As suggested by the above estimates, the invasion of Group II introns led to a fairly high density of introns over the supposedly brief time interval that separated the acquisition of the mitochondrial endosymbiont from the advent of LECA. Let us assume that the intron invasion was instantaneous on the evolutionary scale, that is, rapid enough to disregard intron loss and deterioration. This assumption appears credible if the invasion was the direct consequence of endosymbiosis (
Martin and Koonin 2006). The implications for the genome architecture of the immediate predecessors of LECA seem to be striking. Group II introns are complex elements that encode a large protein containing a reverse transcriptase domain and several accessory domains; accordingly, these elements have a (nearly) uniform size of approximately 2.5 kb (
Lambowitz and Zimmerly 2004).
Thus, under the (near) instantaneous invasion scenario, that is, assuming that intron invasion occurred faster than substantial loss of intronic sequences, the median size of the introns in the (pre)LECA genome would be considerably greater than in any extant genomes, and the mean size would be greater than that in any modern forms, with the exception of mammals and some other vertebrates (). In modern bacteria, Group II introns reside, mostly, in intergenic regions (and therefore should be more properly regarded as retroelements rather than bona fide introns), presumably, because, if an intron invades a functionally important protein-coding sequence, it is rapidly weeded out by the highly efficient purifying selection that affects large prokaryotic populations (
Robart and Zimmerly 2005). By contrast, protein-coding genes of endosymbiotic organelles, namely, fungal and plant mitochondria and plant and algal chloroplasts, often carry bona fide, self-splicing introns (
Toro et al. 2007). The latter situation could be the model for the events that transpired during the mitochondrial endosymbiosis except that the original intron invasion of protein-coding regions that quickly reached the inferred high intron density must have been a much more dramatic event, a virtual genome catastrophe that could realize only under the conditions of a major population bottleneck (see Implications for Eukaryogenesis: Intron Invasion Was Accompanied by a Major Population Bottleneck That Enabled Key Eukaryotic Innovations). All known genomes of nonparasitic prokaryotes possess short intergenic regions that amount to, at most, 10–15% of the genomic sequence and a uniform mean gene size of about 1000 nucleotides (
Koonin and Wolf 2008). Assuming that the prokaryotic host of the mitochondrial endosymbiont and, accordingly, the emerging eukaryote at the earliest stages of eukaryogenesis possessed the typical prokaryotic genome architecture and that Group II introns inserted randomly into the coding and noncoding sequences, one can estimate the fraction of its genome allotted to introns. The estimated intron density of 2 introns per kilobase of the coding sequence and the mean intron length of 2.5 kb yield: 5/6 × 0.85

=

0.71, that is, more than 70% of the genome of the pre-LECA eukaryotes would be occupied by introns, by far the greatest intron content compared with modern eukaryotic genomes (). Thus, the ancient eukaryotic forms might have had literally intron-dominated genomes so that the rest of eukaryotic evolution, with some notable exceptions like the expansion of introns in mammals and, possibly, some short episodes of substantial intron gain (
Carmel et al. 2007), could be a story of intron loss and shrinkage.

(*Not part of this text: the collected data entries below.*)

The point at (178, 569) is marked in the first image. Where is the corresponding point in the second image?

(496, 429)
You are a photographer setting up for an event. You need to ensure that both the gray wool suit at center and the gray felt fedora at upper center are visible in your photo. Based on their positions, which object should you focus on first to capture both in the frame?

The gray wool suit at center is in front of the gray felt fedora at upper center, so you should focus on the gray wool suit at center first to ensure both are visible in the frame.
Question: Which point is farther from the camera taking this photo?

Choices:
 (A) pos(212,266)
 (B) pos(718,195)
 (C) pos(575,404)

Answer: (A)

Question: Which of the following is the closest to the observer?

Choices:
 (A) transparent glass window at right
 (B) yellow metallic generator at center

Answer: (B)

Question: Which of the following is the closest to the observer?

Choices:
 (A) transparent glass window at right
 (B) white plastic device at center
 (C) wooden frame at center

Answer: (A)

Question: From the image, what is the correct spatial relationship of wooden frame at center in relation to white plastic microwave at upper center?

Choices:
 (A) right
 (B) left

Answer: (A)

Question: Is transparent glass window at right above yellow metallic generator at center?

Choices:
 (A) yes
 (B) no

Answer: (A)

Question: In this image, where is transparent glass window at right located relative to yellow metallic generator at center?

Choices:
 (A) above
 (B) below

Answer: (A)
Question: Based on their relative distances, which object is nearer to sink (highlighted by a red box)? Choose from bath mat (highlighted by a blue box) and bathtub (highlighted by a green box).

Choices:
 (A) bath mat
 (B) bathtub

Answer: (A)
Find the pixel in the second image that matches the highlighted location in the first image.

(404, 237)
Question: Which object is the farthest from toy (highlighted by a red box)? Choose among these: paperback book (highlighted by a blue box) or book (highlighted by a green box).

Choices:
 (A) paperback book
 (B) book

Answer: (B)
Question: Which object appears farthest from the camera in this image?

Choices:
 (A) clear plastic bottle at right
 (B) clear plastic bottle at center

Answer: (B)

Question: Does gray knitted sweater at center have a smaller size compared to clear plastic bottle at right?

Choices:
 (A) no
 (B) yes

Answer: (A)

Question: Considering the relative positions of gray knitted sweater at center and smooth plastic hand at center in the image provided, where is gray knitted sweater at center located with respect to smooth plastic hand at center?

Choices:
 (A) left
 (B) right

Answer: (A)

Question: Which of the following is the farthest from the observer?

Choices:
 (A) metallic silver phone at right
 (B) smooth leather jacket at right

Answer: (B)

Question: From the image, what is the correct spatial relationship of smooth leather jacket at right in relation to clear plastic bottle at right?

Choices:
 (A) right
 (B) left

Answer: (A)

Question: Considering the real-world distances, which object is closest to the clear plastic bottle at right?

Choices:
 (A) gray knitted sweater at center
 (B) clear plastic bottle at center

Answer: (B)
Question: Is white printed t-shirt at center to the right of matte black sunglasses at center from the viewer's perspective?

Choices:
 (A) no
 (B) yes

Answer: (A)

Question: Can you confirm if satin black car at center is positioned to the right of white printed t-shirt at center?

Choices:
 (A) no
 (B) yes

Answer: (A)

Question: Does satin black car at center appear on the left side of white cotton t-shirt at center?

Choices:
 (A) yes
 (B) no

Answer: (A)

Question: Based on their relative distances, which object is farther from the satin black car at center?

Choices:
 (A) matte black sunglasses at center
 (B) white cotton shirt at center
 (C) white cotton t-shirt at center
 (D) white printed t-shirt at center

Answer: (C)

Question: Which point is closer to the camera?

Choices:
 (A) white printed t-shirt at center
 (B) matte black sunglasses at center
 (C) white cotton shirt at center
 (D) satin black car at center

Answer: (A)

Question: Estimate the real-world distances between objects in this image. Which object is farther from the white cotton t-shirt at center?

It is worth noting that the above inference of the extremely high fraction of intron sequences in the genomes of primordial eukaryotes is predicated on the scenario under which the primary invasion of introns antedated the emergence of the spliceosome (
Martin and Koonin 2006). In principle, the reverse order of events is conceivable whereby the spliceosome that, clearly, preceded LECA (
Collins and Penny 2005) evolved prior to intron invasion, perhaps, performing a different function, and was available to catalyze the excision of the invading Group II introns. However, considering the apparent homology between the catalytic snRNAs of the spliceosome and the ribozyme part of Group II introns (
Toor et al. 2008), the invasion-first scenario appears distinctly more plausible.